Cervical cancer survivor urges young people to get HPV vaccine

Clara T. Fryman

Think of someone you know who loves to laugh and can make everyone around them laugh. Now, imagine that person is unable to laugh like they used to. That’s what it was like for Lily Taylor, now 32, who was diagnosed with cervical cancer six years ago. “I was heartbroken. I couldn’t […]

Think of someone you know who loves to laugh and can make everyone around them laugh. Now, imagine that person is unable to laugh like they used to.

That’s what it was like for Lily Taylor, now 32, who was diagnosed with cervical cancer six years ago.

“I was heartbroken. I couldn’t laugh or make others laugh anymore,” she says.

Noticing symptoms

When Lily was 25, she began having pain in her pelvis, abdomen, and legs. At first, she thought it was from being on her feet at her job as a restaurant server.

She also had frequent minor kidney infections and bleeding during sex. Lily didn’t think much about those problems until the pain and bleeding got worse.

Getting a diagnosis

Lily went to her doctor, who did a Pap smear to check for abnormal cells in her cervix. The doctor quickly called in a gynecology specialist, a doctor who focuses on women’s reproductive health, to examine Lily.
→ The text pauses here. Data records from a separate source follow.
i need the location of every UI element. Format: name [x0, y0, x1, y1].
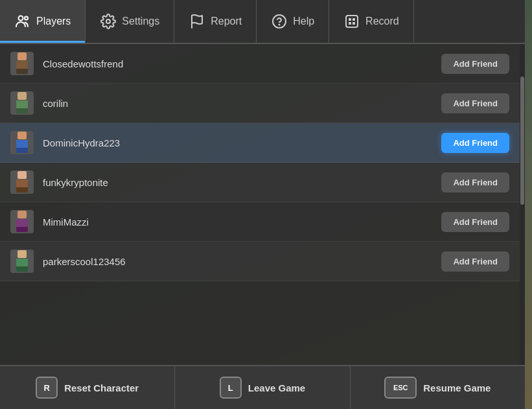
player-avatar — [10, 52, 34, 75]
tab-report-label: Report — [211, 16, 242, 27]
tab-bar: Players Settings Report — [0, 0, 525, 44]
avatar-figure — [13, 132, 31, 154]
help-icon — [271, 13, 288, 30]
tab-settings-label: Settings — [122, 16, 159, 27]
svg-point-0 — [19, 16, 23, 21]
avatar-body — [16, 61, 28, 69]
avatar-body — [16, 219, 28, 227]
resume-key-badge: ESC — [384, 377, 417, 399]
tab-settings[interactable]: Settings — [86, 0, 174, 43]
add-friend-button[interactable]: Add Friend — [441, 212, 509, 232]
player-name: MimiMazzi — [43, 216, 441, 228]
player-name: parkerscool123456 — [43, 256, 441, 267]
avatar-head — [17, 132, 27, 139]
reset-character-label: Reset Character — [64, 382, 139, 393]
tab-players-label: Players — [36, 16, 71, 27]
avatar-head — [17, 53, 27, 60]
avatar-legs — [16, 187, 28, 193]
reset-key-badge: R — [36, 377, 58, 399]
avatar-figure — [13, 53, 31, 75]
player-row[interactable]: corilin Add Friend — [0, 84, 520, 123]
action-bar: R Reset Character L Leave Game ESC Resum… — [0, 365, 525, 409]
avatar-figure — [13, 171, 31, 193]
player-row[interactable]: funkykryptonite Add Friend — [0, 163, 520, 202]
avatar-legs — [16, 69, 28, 74]
player-avatar — [10, 131, 34, 154]
main-panel: Players Settings Report — [0, 0, 525, 409]
player-name: DominicHydra223 — [43, 137, 441, 148]
leave-game-label: Leave Game — [248, 382, 305, 393]
player-avatar — [10, 170, 34, 194]
leave-key-badge: L — [220, 377, 242, 399]
player-row[interactable]: Closedewottsfrend Add Friend — [0, 44, 520, 84]
gear-icon — [100, 13, 117, 30]
player-avatar — [10, 250, 34, 273]
avatar-body — [16, 100, 28, 108]
avatar-head — [17, 92, 27, 100]
flag-icon — [189, 13, 205, 30]
avatar-body — [16, 140, 28, 148]
leave-game-button[interactable]: L Leave Game — [175, 366, 350, 409]
svg-point-1 — [25, 17, 28, 20]
tab-record[interactable]: Record — [329, 0, 414, 43]
svg-point-2 — [106, 19, 110, 23]
avatar-legs — [16, 266, 28, 272]
resume-game-button[interactable]: ESC Resume Game — [351, 366, 525, 409]
svg-rect-6 — [346, 16, 358, 27]
player-avatar — [10, 91, 34, 115]
players-list: Closedewottsfrend Add Friend corilin Add… — [0, 44, 520, 365]
tab-players[interactable]: Players — [0, 0, 86, 43]
player-row[interactable]: DominicHydra223 Add Friend — [0, 123, 520, 163]
tab-help[interactable]: Help — [257, 0, 329, 43]
record-icon — [343, 13, 360, 30]
tab-help-label: Help — [293, 16, 314, 27]
avatar-body — [16, 259, 28, 266]
player-name: funkykryptonite — [43, 177, 441, 188]
tab-report[interactable]: Report — [174, 0, 257, 43]
add-friend-button[interactable]: Add Friend — [441, 133, 509, 153]
avatar-head — [17, 211, 27, 218]
avatar-figure — [13, 250, 31, 272]
avatar-body — [16, 180, 28, 187]
avatar-legs — [16, 148, 28, 153]
add-friend-button[interactable]: Add Friend — [441, 93, 509, 113]
add-friend-button[interactable]: Add Friend — [441, 54, 509, 74]
svg-rect-8 — [353, 18, 355, 21]
avatar-head — [17, 250, 27, 258]
avatar-legs — [16, 227, 28, 232]
tab-record-label: Record — [365, 16, 399, 27]
scrollbar-thumb[interactable] — [520, 76, 524, 205]
add-friend-button[interactable]: Add Friend — [441, 251, 509, 272]
player-name: Closedewottsfrend — [43, 58, 441, 69]
player-name: corilin — [43, 98, 441, 109]
svg-rect-10 — [353, 22, 355, 25]
avatar-head — [17, 171, 27, 179]
scrollbar-track[interactable] — [520, 44, 525, 365]
resume-game-label: Resume Game — [423, 382, 491, 393]
svg-rect-9 — [349, 22, 351, 25]
avatar-legs — [16, 108, 28, 113]
player-avatar — [10, 210, 34, 233]
avatar-figure — [13, 92, 31, 114]
users-icon — [14, 13, 31, 30]
avatar-figure — [13, 211, 31, 233]
svg-rect-7 — [349, 18, 351, 21]
player-row[interactable]: MimiMazzi Add Friend — [0, 202, 520, 242]
reset-character-button[interactable]: R Reset Character — [0, 366, 175, 409]
add-friend-button[interactable]: Add Friend — [441, 172, 509, 193]
player-row[interactable]: parkerscool123456 Add Friend — [0, 242, 520, 281]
Then Lily had to go to another specialist to have a biopsy, or sample, of her cervical tissue examined. “It was a very painful procedure,” she says. “I cried. The nurse had to hold my hand the entire time.”

The biopsy was an important step in getting her diagnosis. After a weekend of worrying and crying while she waited for the biopsy test results, Lily’s doctor called and told her that she had cervical cancer.

“I was in a complete fog—just in shock—when I found out,” Lily recalls.

Intensive treatment

At just 27 years old, Lily immediately underwent intensive treatment: chemotherapy for five weeks, daily radiation, and another 12 weeks of chemotherapy.

“Don’t be ashamed to get the vaccine or to have your children vaccinated. HPV and cervical cancer can be prevented.”

– Lily Taylor

During treatment, she had to stay in bed because she was constantly nauseous or vomiting. She eventually lost her hair and had to leave her job because of the side effects.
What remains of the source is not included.